We have seen this in too many places – from Rwanda to Bosnia to Syria – over recent decades. A country erupts in extreme violence between different groups. The rest of the world condemns the human rights violations and either intervenes with force, imposes sanctions, or does nothing. Afterward, lessons are drawn on how to fix the international moral order.
Now it is Myanmar’s turn. The majority Buddhist country, also known as Burma and still largely under the thumb of the military and not Nobel Peace Prize winner Aung San Suu Kyi, is being condemned for recent attacks on the minority Muslims known as Rohingya. More than 480,000 Rohingya have fled into Bangladesh. At least 1,000 have been killed.
On Sept. 28, the United Nations Security Council held its first open session to discuss the crisis. UN Secretary-General António Guterres called it a “humanitarian catastrophe.” Another UN official said Myanmar’s military operation is a “textbook example” of ethnic cleansing. France went further and called it “genocide.”
Such responses by those upholding the universality of human rights presume that exposing such evil is good enough. That it will somehow shame the Myanmar government into submission. Or that extolling universal values such as tolerance will somehow persuade the Buddhist nationalists to view their country’s Muslims not as “the other” but as individuals in a shared society.
Yet, as in other crises with similar atrocities, this kind of condemnation or the assertion of rights does not always work.
Why is this too often the case?
A new book by a leading human rights advocate, Michael Ignatieff, a Canadian scholar and rector of the Central European University in Hungary, offers a compelling case for a different approach. The book, “The Ordinary Virtues: Moral Order in a Divided World,” took him on a three-year, eight-nation journey to listen to vulnerable communities under stress. He talked to slum dwellers in Brazil, people in an isolated village in South Africa, those in a Japanese town devastated by a tsunami, former enemies in Bosnia, and people in the diverse neighborhoods of New York’s borough of Queens. He even talked to militant, anti-Muslim monks in Myanmar.

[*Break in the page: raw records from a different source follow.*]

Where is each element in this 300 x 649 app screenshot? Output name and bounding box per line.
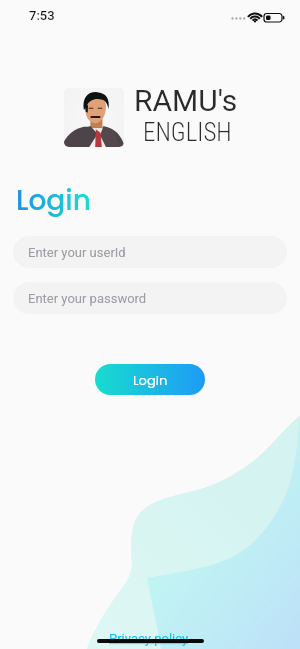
staticText: 7:53 bbox=[29, 8, 55, 23]
staticText: RAMU's bbox=[134, 83, 238, 118]
staticText: Login bbox=[16, 181, 91, 220]
button[interactable]: Enter your password bbox=[13, 282, 287, 314]
button[interactable]: Login bbox=[95, 364, 205, 395]
staticText: Privacy policy bbox=[109, 631, 189, 646]
button[interactable]: Privacy policy bbox=[109, 631, 189, 646]
staticText: ENGLISH bbox=[143, 118, 232, 147]
staticText: Login bbox=[133, 371, 168, 389]
staticText: Enter your userId bbox=[28, 245, 126, 260]
button[interactable]: Enter your userId bbox=[13, 236, 287, 268]
other: Signal, Wi-Fi and battery status bbox=[231, 11, 284, 23]
staticText: Enter your password bbox=[28, 291, 147, 306]
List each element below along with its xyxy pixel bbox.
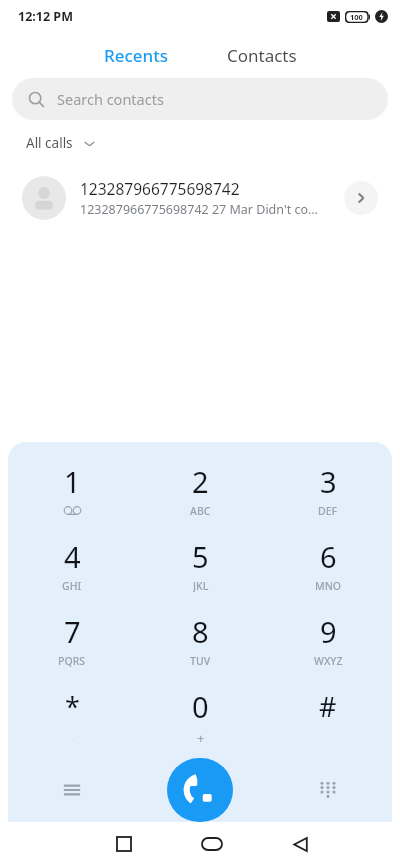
button[interactable]: Back bbox=[256, 822, 344, 866]
staticText: 8 bbox=[192, 612, 209, 651]
button[interactable]: Home bbox=[168, 822, 256, 866]
staticText: DEF bbox=[318, 504, 338, 517]
staticText: WXYZ bbox=[314, 654, 343, 667]
staticText: 2 bbox=[192, 462, 209, 501]
button[interactable]: 6 bbox=[264, 527, 392, 602]
button[interactable]: 2 bbox=[136, 452, 264, 527]
staticText: 5 bbox=[192, 537, 209, 576]
staticText: All calls bbox=[26, 134, 73, 152]
staticText: JKL bbox=[193, 579, 209, 592]
button[interactable]: 7 bbox=[8, 602, 136, 677]
button[interactable]: 5 bbox=[136, 527, 264, 602]
staticText: 7 bbox=[64, 612, 81, 651]
staticText: + bbox=[197, 729, 205, 742]
button[interactable]: Contacts bbox=[209, 38, 315, 73]
staticText: 4 bbox=[64, 537, 81, 576]
button[interactable]: Call bbox=[167, 758, 233, 822]
button[interactable]: # bbox=[264, 677, 392, 752]
staticText: ABC bbox=[190, 504, 211, 517]
button[interactable]: All calls bbox=[24, 128, 98, 158]
button[interactable]: 4 bbox=[8, 527, 136, 602]
button[interactable]: 123287966775698742 bbox=[0, 166, 400, 230]
staticText: Search contacts bbox=[57, 89, 164, 109]
staticText: # bbox=[319, 688, 337, 725]
staticText: 12:12 PM bbox=[18, 8, 73, 25]
button[interactable]: Search contacts bbox=[12, 78, 388, 120]
staticText: 0 bbox=[192, 687, 209, 726]
button[interactable]: 1 bbox=[8, 452, 136, 527]
staticText: TUV bbox=[190, 654, 211, 667]
staticText: MNO bbox=[315, 579, 342, 592]
staticText: PQRS bbox=[58, 654, 86, 667]
staticText: GHI bbox=[62, 579, 82, 592]
staticText: * bbox=[65, 688, 80, 725]
button[interactable]: Recents bbox=[86, 38, 187, 73]
staticText: Recents bbox=[104, 44, 169, 67]
staticText: 9 bbox=[320, 612, 337, 651]
staticText: 3 bbox=[320, 462, 337, 501]
button[interactable]: * bbox=[8, 677, 136, 752]
staticText: 100 bbox=[350, 12, 363, 22]
staticText: 1 bbox=[64, 462, 81, 501]
staticText: 123287966775698742 bbox=[80, 178, 240, 199]
button[interactable]: 8 bbox=[136, 602, 264, 677]
button[interactable]: Keypad bbox=[264, 758, 392, 822]
staticText: 6 bbox=[320, 537, 337, 576]
staticText: 123287966775698742 27 Mar Didn't co… bbox=[80, 201, 318, 218]
button[interactable]: Call details bbox=[344, 181, 378, 215]
button[interactable]: Recent apps bbox=[80, 822, 168, 866]
button[interactable]: More options bbox=[8, 758, 136, 822]
button[interactable]: 3 bbox=[264, 452, 392, 527]
staticText: Contacts bbox=[227, 44, 297, 67]
button[interactable]: 9 bbox=[264, 602, 392, 677]
button[interactable]: 0 bbox=[136, 677, 264, 752]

Dr. Ignatieff discovered that societies living under harsh social, economic, or physical conditions do indeed have their own inherent values, or “ordinary virtues,” such as compassion and mercy. But they may not regard this “moral operating system” as universal. They frame it as local. Such virtues – including equality – are seen not as an obligation but as a “gift,” negotiated between individuals, one at a time within society and in the spirit of reciprocity and solidarity. Whatever values are held in common are a result of transactions and are not a right. And gratitude is a necessary part of those transactions.
When outsiders such as the UN try to impose ideals and rights as universal, such communities often reject it. In the current case of Myanmar, the UN’s voice is not persuading the country’s majority. “At the moment, international human rights is a bystander on this story,” says Ignatieff. “It is not where we are right now.”
The real issue, he says, is how to change the political discourse in a country to focus more on its “ordinary virtues,” such as hospitality, in ways that will allow people to accept “the stranger” and break down stereotypes. In Bosnia, for example, Ignatieff found victims of a 1995 genocide were able to resume living side by side with perpetrators after dealing with them as individuals and not as people with a collective identity, such as “Serb.”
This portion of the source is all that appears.